SALT LAKE CITY — The latest version of Medicaid expansion, crafted by Gov. Gary Herbert and GOP legislative leaders, failed Tuesday to muster more than a handful of supporters among House Republicans and members of the Senate.
Only seven House Republicans voted in favor of UtahAccess+ during a closed caucus meeting that lasted more than four hours, House Speaker Greg Hughes, R-Draper, told reporters.
That straw vote, along with a poll of both Republican and Democratic senators, leaves little hope of action on a plan to provide health care to some 95,000 low-income Utahns before the 2016 Legislature.
The governor's spokeswoman, Aimee Edwards, said in a statement that Herbert "stands by" his plan for Medicaid expansion, known as Healthy Utah, that was defeated in the House last session.
"The poorest among us will continue to struggle until Utah leaders can find agreement on this difficult issue," Edwards said, while the House "continues to push back against other proposals, even those crafted by their own legislative leadership."
The governor had hoped to call lawmakers into special session next week to approve the plan unveiled two weeks ago that would have imposed new taxes on health care providers, adding up to more than $50 million by 2021.
Some $450 million is available to Utah under President Barack Obama's health care law to expand Medicaid, including to the 63,000 Utahns earning below the federal poverty level who currently don't qualify for any health care subsidies.
Hughes called the caucus vote a "gut check" for Republicans, who hold 63 of 75 seats in the House.

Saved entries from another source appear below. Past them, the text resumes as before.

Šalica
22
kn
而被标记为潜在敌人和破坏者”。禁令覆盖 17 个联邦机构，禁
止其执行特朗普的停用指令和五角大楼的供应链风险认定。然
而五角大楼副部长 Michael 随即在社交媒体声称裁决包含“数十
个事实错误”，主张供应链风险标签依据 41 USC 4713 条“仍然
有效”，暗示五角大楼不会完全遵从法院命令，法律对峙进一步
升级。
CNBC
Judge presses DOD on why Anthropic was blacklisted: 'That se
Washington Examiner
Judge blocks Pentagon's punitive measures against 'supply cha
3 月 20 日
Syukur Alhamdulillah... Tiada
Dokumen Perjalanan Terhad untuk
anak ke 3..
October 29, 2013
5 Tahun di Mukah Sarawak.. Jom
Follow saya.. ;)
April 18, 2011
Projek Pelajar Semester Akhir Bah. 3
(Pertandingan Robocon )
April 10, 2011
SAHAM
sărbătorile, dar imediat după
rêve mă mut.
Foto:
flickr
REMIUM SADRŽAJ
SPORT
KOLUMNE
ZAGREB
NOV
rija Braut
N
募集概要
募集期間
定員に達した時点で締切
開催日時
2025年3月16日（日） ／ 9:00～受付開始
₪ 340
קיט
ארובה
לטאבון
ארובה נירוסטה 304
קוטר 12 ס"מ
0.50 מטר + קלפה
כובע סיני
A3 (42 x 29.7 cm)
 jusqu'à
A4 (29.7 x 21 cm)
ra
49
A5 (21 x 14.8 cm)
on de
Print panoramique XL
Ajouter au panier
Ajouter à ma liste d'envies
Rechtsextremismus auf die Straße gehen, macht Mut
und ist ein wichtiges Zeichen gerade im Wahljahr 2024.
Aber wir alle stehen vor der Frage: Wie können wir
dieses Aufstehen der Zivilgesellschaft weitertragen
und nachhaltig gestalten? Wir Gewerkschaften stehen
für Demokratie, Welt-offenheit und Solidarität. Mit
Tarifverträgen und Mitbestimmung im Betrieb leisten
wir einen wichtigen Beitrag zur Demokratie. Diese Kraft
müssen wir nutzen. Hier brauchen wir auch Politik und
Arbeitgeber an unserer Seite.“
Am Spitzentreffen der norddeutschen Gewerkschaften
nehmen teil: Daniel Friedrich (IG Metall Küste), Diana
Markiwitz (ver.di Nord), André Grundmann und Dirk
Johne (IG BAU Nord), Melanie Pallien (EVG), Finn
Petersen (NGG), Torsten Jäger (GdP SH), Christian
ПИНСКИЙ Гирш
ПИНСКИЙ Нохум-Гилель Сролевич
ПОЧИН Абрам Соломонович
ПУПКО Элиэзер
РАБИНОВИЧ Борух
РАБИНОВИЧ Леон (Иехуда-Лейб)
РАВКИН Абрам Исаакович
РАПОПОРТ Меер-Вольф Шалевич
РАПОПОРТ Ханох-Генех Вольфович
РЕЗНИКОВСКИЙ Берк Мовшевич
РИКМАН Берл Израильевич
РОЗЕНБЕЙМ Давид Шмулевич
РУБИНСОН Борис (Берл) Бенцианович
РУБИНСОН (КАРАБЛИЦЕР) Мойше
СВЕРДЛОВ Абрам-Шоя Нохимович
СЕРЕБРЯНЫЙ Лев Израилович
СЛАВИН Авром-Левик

He and House Majority Leader Jim Dunnigan, R-Taylorsville, both said they were among the seven votes in favor of the new plan.
"The glass half full is this: I do believe there is political will to provide care for the needy," the speaker said. But he said future plans are likely to be scaled back and not qualify for the maximum federal funds available.
House Republicans saw too many risks in accepting the larger Medicaid expansion program that they had no way of controlling, Hughes said, citing as an example the Obama administration's reluctance to allow enrollment caps.
Hughes is credited with coming up with the funding portion of the plan, strongly opposed by hospitals, doctors and other health care providers because not only would they be paying new taxes, those taxes would increase as the program grew.
"Everybody loves expanding Medicaid until they have to pay for it," he said.
Senate President Wayne Niederhauser, R-Sandy, said the result of the poll taken over two days was "not even close," with the plan failing by a signficant margin. He declined to be more specific.
"My feeling is this plan brought in too many providers. There's some complexity to that," the Senate leader told the Deseret News. He said no one expected the health care providers to be so adamantly opposed to the new taxes.
"I thought there would be some groaning," Niederhauser said.
That, as well as the campaign targeting lawmakers in their districts launched by the Utah chapter of Americans for Prosperity, a group affiliated with the nationally influential billionaire Koch brothers, spelled doom for the plan.
Niederhauser said he and Hughes are scheduled to meet with the governor Wednesday to talk about what's next. He offered advice to those Utahns waiting for Medicaid expansion.
"Keep the faith," Niederhauser said. "And make sure you're working with your legislators to make sure they know how you feel about it."
The Senate had backed the governor's Healthy Utah plan last session, but the House offered its own more limited proposal from Dunnigan that had a higher price tag and covered fewer people.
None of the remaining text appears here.